Ok. Here is a simple MWE to test this out.
Create a file “task1.jl” with the following code
Base.BLAS.set_num_threads(1)
@inline blas_A_mul_B!(α::T, A::Matrix{T}, B::Vector{T}, β::T, C::Vector{T}) where T<:Number = Base.BLAS.gemv!('N', α, A, B, β, C)
srand(1234)
const D = 720
const A = rand(D,D)
function test_matvec(IM::Matrix{Float64}, N::Int64)
x = rand(size(IM,1))
y = rand(size(IM,1))
t1 = time()
@inbounds for i=1:N
blas_A_mul_B!(one(Float64), IM, x, zero(Float64), y)
end
return time()-t1
end
test_matvec(A, 1)
t = test_matvec(A,500000)
io = open("out1.txt","w")
print(io, "$t\n")
close(io)
After that run in the bash
for i in `seq 2 4`; do cp task1.jl "task$i.jl"; sed -i -e "s/out1/out$i/g" "task$i.jl"; done
You can replace 4 with the number of processes you want.

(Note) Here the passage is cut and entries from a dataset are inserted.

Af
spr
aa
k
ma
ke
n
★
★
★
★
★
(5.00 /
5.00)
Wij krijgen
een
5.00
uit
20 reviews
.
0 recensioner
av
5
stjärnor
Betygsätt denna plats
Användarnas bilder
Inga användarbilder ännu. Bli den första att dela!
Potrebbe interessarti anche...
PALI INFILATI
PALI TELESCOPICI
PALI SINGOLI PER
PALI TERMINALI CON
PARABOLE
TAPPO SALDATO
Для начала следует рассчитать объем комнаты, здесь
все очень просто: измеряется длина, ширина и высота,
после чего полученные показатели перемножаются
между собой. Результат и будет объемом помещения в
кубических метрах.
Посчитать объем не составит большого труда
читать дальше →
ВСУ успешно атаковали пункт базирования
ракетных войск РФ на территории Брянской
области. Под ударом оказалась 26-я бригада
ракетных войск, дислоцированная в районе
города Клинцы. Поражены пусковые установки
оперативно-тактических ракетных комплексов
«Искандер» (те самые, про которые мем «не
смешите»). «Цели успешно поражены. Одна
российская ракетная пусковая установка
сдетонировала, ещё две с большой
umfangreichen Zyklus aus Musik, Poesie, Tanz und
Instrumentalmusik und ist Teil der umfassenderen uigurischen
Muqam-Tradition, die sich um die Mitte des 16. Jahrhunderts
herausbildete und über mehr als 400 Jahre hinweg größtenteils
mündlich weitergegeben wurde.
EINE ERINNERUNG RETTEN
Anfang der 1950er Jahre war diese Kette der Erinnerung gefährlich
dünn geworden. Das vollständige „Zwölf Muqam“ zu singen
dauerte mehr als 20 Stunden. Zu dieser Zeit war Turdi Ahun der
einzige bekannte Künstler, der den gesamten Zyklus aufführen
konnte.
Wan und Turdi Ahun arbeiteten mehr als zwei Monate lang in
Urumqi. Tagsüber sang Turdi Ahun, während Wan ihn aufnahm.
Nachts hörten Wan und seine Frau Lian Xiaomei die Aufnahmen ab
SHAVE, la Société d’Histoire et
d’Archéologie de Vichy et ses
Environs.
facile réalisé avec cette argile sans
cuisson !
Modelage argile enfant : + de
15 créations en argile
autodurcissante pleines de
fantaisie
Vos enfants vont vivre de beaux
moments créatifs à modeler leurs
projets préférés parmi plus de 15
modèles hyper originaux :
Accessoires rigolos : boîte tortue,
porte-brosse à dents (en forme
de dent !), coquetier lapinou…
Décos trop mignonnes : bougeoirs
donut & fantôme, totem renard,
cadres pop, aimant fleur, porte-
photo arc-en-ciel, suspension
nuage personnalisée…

After that I can start one process with julia task1.jl
.
Or I can start all 4 processes in parallel by
for i in `seq 1 4`; do julia "task$i.jl" & done
In the former case, observing the file “out1.txt” reveals execution time of approximately 36 seconds on my machine.
In the latter case I got approximately 250 seconds in each of out… files.